The supply picture is complicated by a bunch of other factors, too. There are really several distinct chip types, and their uses are differentiated enough that market dynamics vary considerably.
I predict that next year will see a reversal of the inertia of the enterprise-class space as all flash and hybrid appliances take off. The market for high-performance SLC-based SSD is also growing.
SLC drives, compared with MLC flash that can store two bits per cell, are universally expensive, since more chips are used to get the same data. The result is that most enterprise offerings come with slower, but cheaper, MLC versions, easing the pressure on the SLC supply side somewhat.
The supply side is moving forward, but it takes a while to build a foundry. Complicating this is the desire to make denser chips. Samsung is looking at 3D cell stacking, and this is almost a certainty, since the difficulties of making smaller cells with adequate reliability are starting to slow product evolution.
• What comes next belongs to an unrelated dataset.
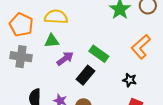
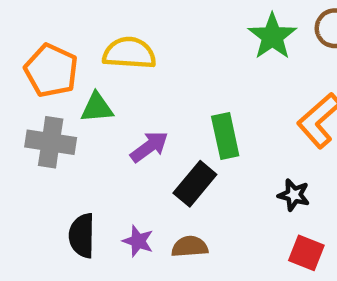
green triangle: (52, 41) -> (97, 108), moved
green rectangle: (99, 54) -> (225, 136), turned 42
The downside of stacking is it adds more process steps for each extra layer, so it impacts supply.
A recent explosion at a Hynix facility is probably just a bump in the road, but even an announcement by Toshiba that it is building more fab facilities looks inadequate to meet growth.
The implications are that demand will outstrip supply, at least over the next two years.
What's an OEM to do?
In the face of high demand and limited capacity, OEMs will need to compromise some when using flash in products. These same trends bode well for deduplication technology as a way to get more from less. Prices will remain relatively flat, and may even increase over the period.
Beyond 2015, the equation will depend on how much more foundry space hits the market. Other denser technologies, such as Resistive RAM may enter the game. However, they face foundry space issues, too, as well as the acceptance process for any new technology, so their impact will likely wait until 2016 and beyond.